Un vent fort se leva la nuit suivante. Le voilier échoua dans une crique déserte en plein milieu de la nuit : l’espace d’un instant, il crut en Dieu. Retrouvant avec difficulté les membres de sa famille, il comprit que son amour pour eux était désormais sa raison de vivre. Vivre, pour eux. Malgré le chagrin qui, il le savait, ne partirait jamais vraiment.

Puis la vie l’avait surpris, encore, comme si elle se jouait de tout ce qu’il croyait avoir acquis. Ses petits-enfants comblaient le vide dans sa vie, un peu. Après la tempête, mer d’huile. Alors même qu’on ne veut plus être heureux, les petites joies viennent de nouveau
étirer nos lèvres. Qui a dit « la vie est un long fleuve tranquille » ? Il n’y a pas affirmation plus fausse. Non, le vieil homme croit que la vie est aussi belle, enchanteresse et dangereuse que l’océan, celui-là même qu’il contemple en cet instant. Le flux et le reflux l’apaise, calme l’agitation provoquée par ses réminiscences du passé.

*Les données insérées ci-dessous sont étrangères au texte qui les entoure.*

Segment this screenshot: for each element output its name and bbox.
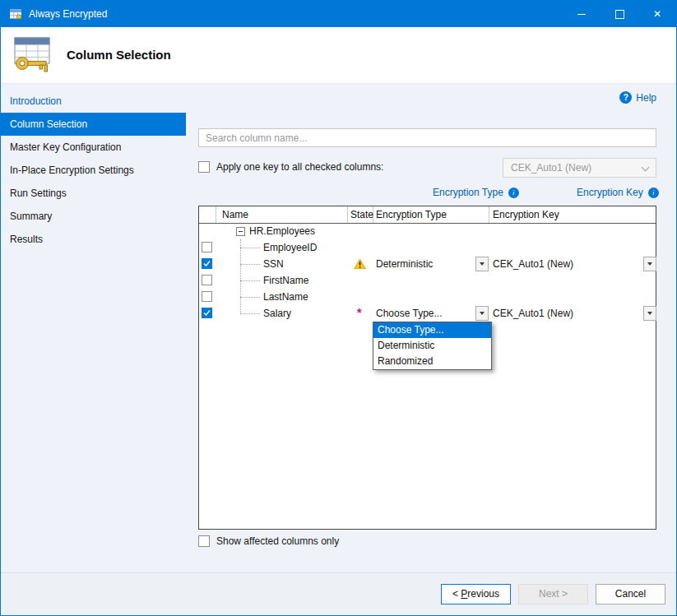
table-group-label: HR.Employees [249, 225, 315, 237]
page-title: Column Selection [67, 48, 171, 62]
column-divider [347, 206, 348, 223]
maximize-button[interactable] [600, 1, 638, 27]
columns-grid: Name State Encryption Type Encryption Ke… [198, 206, 656, 530]
minimize-button[interactable] [563, 1, 600, 27]
checkbox-salary[interactable] [202, 308, 212, 318]
grid-header: Name State Encryption Type Encryption Ke… [199, 206, 656, 224]
checkbox-employeeid[interactable] [202, 242, 212, 252]
search-column-input[interactable] [198, 128, 656, 147]
footer-bar: < Previous Next > Cancel [1, 572, 676, 615]
app-icon [9, 7, 22, 21]
sidebar-item-results[interactable]: Results [1, 228, 186, 251]
required-asterisk-icon: * [357, 306, 361, 319]
column-name: FirstName [263, 275, 308, 286]
close-button[interactable]: ✕ [638, 1, 676, 27]
help-label: Help [636, 92, 656, 104]
caret-down-icon [480, 262, 485, 266]
show-affected-checkbox[interactable] [198, 535, 210, 547]
maximize-icon [615, 10, 624, 19]
sidebar-item-column-selection[interactable]: Column Selection [1, 113, 186, 136]
encryption-type-dropdown-button[interactable] [475, 257, 489, 271]
apply-one-key-row: Apply one key to all checked columns: [198, 161, 383, 173]
page-header: Column Selection [1, 27, 676, 84]
warning-icon [354, 258, 366, 272]
check-icon [203, 309, 211, 317]
encryption-key-value[interactable]: CEK_Auto1 (New) [493, 308, 573, 319]
chevron-down-icon [642, 164, 650, 172]
sidebar-item-introduction[interactable]: Introduction [1, 90, 186, 113]
checkbox-ssn[interactable] [202, 258, 212, 269]
help-icon: ? [619, 91, 632, 104]
encryption-key-dropdown-button[interactable] [643, 306, 656, 321]
always-encrypted-wizard-window: Always Encrypted ✕ Column Selection Intr… [0, 0, 677, 616]
wizard-steps-sidebar: Introduction Column Selection Master Key… [1, 84, 186, 615]
header-state: State [350, 209, 373, 220]
sidebar-item-master-key-configuration[interactable]: Master Key Configuration [1, 136, 186, 159]
cancel-button[interactable]: Cancel [596, 584, 665, 604]
column-divider [216, 206, 216, 223]
encryption-type-value[interactable]: Deterministic [376, 258, 433, 270]
column-divider [489, 206, 489, 223]
collapse-expander-icon[interactable] [236, 227, 245, 236]
column-selection-table-key-icon [12, 35, 54, 75]
main-content: ? Help Apply one key to all checked colu… [186, 84, 676, 572]
header-encryption-type: Encryption Type [376, 209, 447, 220]
encryption-type-value[interactable]: Choose Type... [376, 308, 443, 319]
checkbox-lastname[interactable] [202, 291, 212, 302]
table-row-ssn[interactable]: SSN Deterministic CEK_Auto1 (New) [199, 256, 656, 272]
cek-key-select-value: CEK_Auto1 (New) [511, 162, 591, 174]
caret-down-icon [647, 262, 652, 266]
table-row-firstname[interactable]: FirstName [199, 272, 656, 289]
apply-one-key-checkbox[interactable] [198, 161, 210, 173]
header-name: Name [222, 209, 248, 220]
encryption-key-value[interactable]: CEK_Auto1 (New) [493, 258, 573, 270]
encryption-type-info-icon[interactable]: i [508, 188, 519, 198]
caret-down-icon [480, 312, 485, 315]
encryption-key-dropdown-button[interactable] [643, 257, 656, 271]
encryption-type-dropdown-button[interactable] [475, 306, 489, 321]
next-button[interactable]: Next > [518, 584, 588, 604]
header-encryption-key: Encryption Key [493, 209, 559, 220]
show-affected-label: Show affected columns only [216, 535, 339, 547]
listbox-option-deterministic[interactable]: Deterministic [373, 338, 491, 354]
encryption-key-link[interactable]: Encryption Key i [577, 187, 659, 198]
table-row-employeeid[interactable]: EmployeeID [199, 239, 656, 256]
close-icon: ✕ [653, 8, 661, 20]
column-name: SSN [263, 258, 284, 270]
encryption-key-link-label: Encryption Key [577, 187, 643, 198]
show-affected-row: Show affected columns only [198, 535, 339, 547]
table-group-row[interactable]: HR.Employees [199, 223, 656, 239]
title-bar: Always Encrypted ✕ [1, 1, 676, 27]
cek-key-select[interactable]: CEK_Auto1 (New) [503, 158, 656, 178]
listbox-option-randomized[interactable]: Randomized [373, 354, 491, 369]
column-name: LastName [263, 291, 308, 303]
sidebar-item-summary[interactable]: Summary [1, 205, 186, 228]
apply-one-key-label: Apply one key to all checked columns: [216, 161, 383, 173]
minimize-icon [577, 14, 586, 15]
checkbox-firstname[interactable] [202, 275, 212, 285]
encryption-type-listbox: Choose Type... Deterministic Randomized [373, 322, 492, 370]
help-link[interactable]: ? Help [619, 91, 656, 104]
encryption-key-info-icon[interactable]: i [648, 188, 659, 198]
column-name: EmployeeID [263, 242, 317, 253]
sidebar-item-in-place-encryption-settings[interactable]: In-Place Encryption Settings [1, 159, 186, 182]
window-title: Always Encrypted [29, 8, 107, 20]
caret-down-icon [647, 312, 652, 315]
previous-button[interactable]: < Previous [441, 584, 511, 604]
column-name: Salary [263, 308, 291, 319]
listbox-option-choose-type[interactable]: Choose Type... [373, 322, 491, 338]
encryption-type-link-label: Encryption Type [433, 187, 503, 198]
table-row-lastname[interactable]: LastName [199, 289, 656, 305]
window-controls: ✕ [563, 1, 676, 27]
encryption-type-link[interactable]: Encryption Type i [433, 187, 519, 198]
check-icon [203, 260, 211, 267]
sidebar-item-run-settings[interactable]: Run Settings [1, 182, 186, 205]
table-row-salary[interactable]: Salary * Choose Type... CEK_Auto1 (New) [199, 305, 656, 322]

Le vertige le prend parfois quand il songe à toutes ces existences parallèles à la sienne, des personnes dont il ignore tout et qui mourront sans qu’il n’ait rien su d’eux. Et au hasard, une poignée de visages lui sont familiers, dans ce vaste monde où il n’est rien, moins qu’une poussière. Il tient à ces gens, mais en soi, tout être humain n’est-il pas digne d’être aimé ? Et chacun d’entre eux s’évanouira comme il est venu. L’oubli viendra, le néant comme promesse inviolable.
Au fond, pourquoi le craindre ? Quand ses yeux seront à jamais fermés, il ne sera plus là non plus pour regretter les temps passés. La vie est unique, la passer dans la peur n’est pas le bon choix. La passer dans les remords ou les regrets ne fait rien avancer, non ! Mais pour lui, c’est déjà trop tard. Elle est là, assise à côté de lui, il la sent. Elle rit, la garce ! La mort et la vie, main dans la main, se défient des espoirs humains. Elles se moqueront toujours de cette espèce vouée à l’échec.
Elles rient dans le cri des mouettes qui passent au-dessus de sa tête. Elles gloussent dans une éclaboussure d’eau salée. C’est si drôle, de voir ces fourmis se débattre dans leur existence, pas assez lucides pour savoir le sort qui les attend, mais trop pour ignorer leur peur confuse. Insectes pris dans une toile qui ne voient que l’ombre de l’araignée qui va les dévorer. Le vieil homme ferme les yeux, tâche de retrouver la sérénité. Le temps est venu pour lui.

De ses mains malhabiles, il dénoue sa cravate et la jette dans les flots.
« Mer, emporte ma soumission à la société. »
D’un coup sec, il brise la chaîne en or qu’il porte au cou ; le crucifix coule à pic.
« Mer, emporte ma peur de la mort, mon matérialisme et mes péchés. »
Doucement, il retire son alliance. Il hésite, puis l’anneau descend rejoindre les fonds sableux.
« Mer, emporte mes sentiments, mon humanité. »
Le vieil homme coupe sa barbe. L’attente est terminée.
Il saute du rocher et se laisse emporter.